In 1967, he was made one of the initial Officers of the Order of Canada "for the humour which he has brought to his profession as a newspaper writer and radio commentator".
Major Gregory Clark is buried in Mount Pleasant Cemetery.
Clark was born and raised in Toronto, and attended high school at Harbord Collegiate Institute. After twice failing his first year studies at the University of Toronto, in 1911 Clark joined the editorial staff of The Toronto Star, where his father Joseph worked as an editor. Clark would work at the Star for the next 36 years, interrupted only by military service in World War I, from 1916 through 1918.
Surviving three years in the trenches of World War I, Clark returned to Canada in 1918 a major with the Canadian Mounted Rifles with the Military Cross for conspicuous gallantry at Vimy Ridge. After the Armistice, Clark returned to his job as a newspaper reporter.

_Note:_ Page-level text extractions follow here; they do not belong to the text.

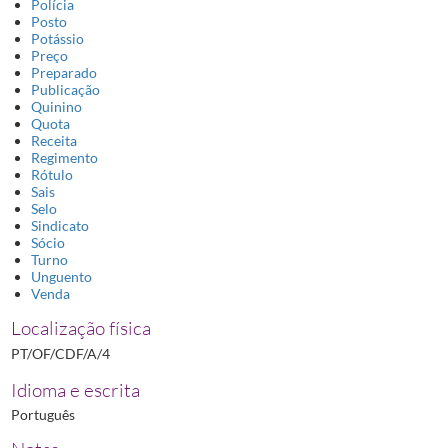
Polícia
Posto
Potássio
Preço
Preparado
Publicação
Quinino
Quota
Receita
Regimento
Rótulo
Sais
Selo
Sindicato
Sócio
Turno
Unguento
Venda
Localização física
PT/OF/CDF/A/4
Idioma e escrita
Português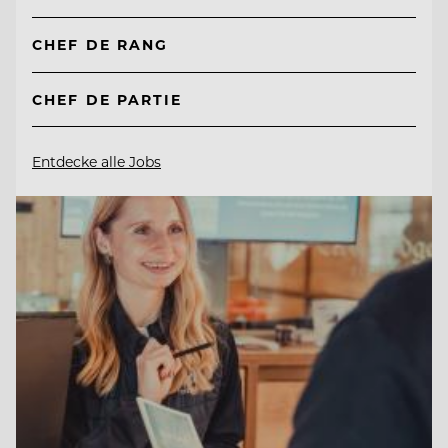
CHEF DE RANG
CHEF DE PARTIE
Entdecke alle Jobs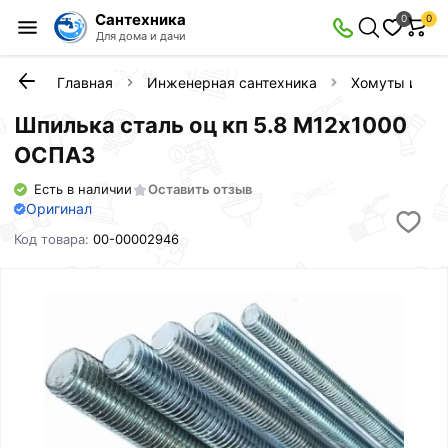
Сантехника
0
0
Для дома и дачи
Главная
Инженерная сантехника
Хомуты и кли
Шпилька сталь оц кп 5.8 М12х1000
ОСПАЗ
Есть в наличии
Оставить отзыв
Оригинал
Код товара:
00-00002946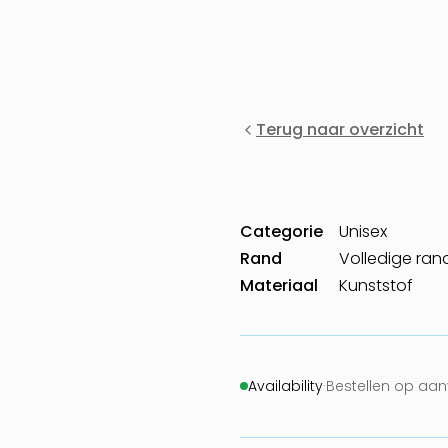
Terug naar overzicht
Categorie
Unisex
Rand
Volledige ran
Materiaal
Kunststof
Availability
·
Bestellen op aa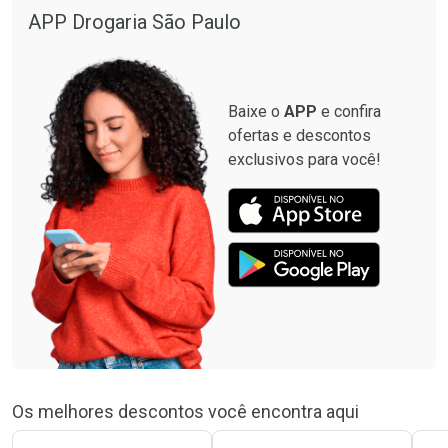
APP Drogaria São Paulo
Baixe o
APP
e confira
ofertas e descontos
exclusivos para você!
Os melhores descontos você encontra aqui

In the 1920s and 1930s, Clark became one of the Toronto Star's best known reporters and columnists. He worked alongside a young Ernest Hemingway in the Star newsroom. Although Clark was initially suspicious of the "tall young squirt" who showed up in his office in 1920, the two became friends. Clark urged Hemingway to give up on trying to write fiction and concentrate his efforts on journalism "where his true talent -- and his brilliant future -- lay". Clark later cheerfully admitted that Hemingway made the right move by completely ignoring his advice.

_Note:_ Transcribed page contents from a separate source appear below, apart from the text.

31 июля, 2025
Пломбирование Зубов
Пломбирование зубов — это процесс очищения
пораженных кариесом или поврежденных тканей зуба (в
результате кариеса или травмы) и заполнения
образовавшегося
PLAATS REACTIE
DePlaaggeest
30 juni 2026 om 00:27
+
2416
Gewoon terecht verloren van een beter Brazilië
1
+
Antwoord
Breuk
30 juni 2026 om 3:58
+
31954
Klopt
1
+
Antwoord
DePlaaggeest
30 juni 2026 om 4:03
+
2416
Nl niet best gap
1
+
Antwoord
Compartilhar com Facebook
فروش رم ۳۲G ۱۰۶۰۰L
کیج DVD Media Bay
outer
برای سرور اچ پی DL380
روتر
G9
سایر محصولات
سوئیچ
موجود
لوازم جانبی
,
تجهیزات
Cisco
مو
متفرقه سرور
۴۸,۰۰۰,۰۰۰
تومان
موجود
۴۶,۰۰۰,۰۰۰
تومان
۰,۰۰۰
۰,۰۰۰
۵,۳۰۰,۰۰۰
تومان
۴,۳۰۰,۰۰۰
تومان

As a reporter, Clark covered (among many other stories) the Great Haileybury Fire of 1922, the Lindbergh Kidnap Trial in 1935, and the coronation of King George VI and the royal couple's 1939 tour of Canada. However, perhaps Clark's most celebrated piece of reportage the surrounded his coverage of Moose River Mine Disaster of 1936. After having arrived in Nova Scotia to cover the story, Clark continued to stay with the rescue crew after many other reporters had left, as they had given up hope that the trapped miners were still alive. Clark was therefore on hand when the first faint taps of the trapped miners were heard, and was able to report the scoop first-hand.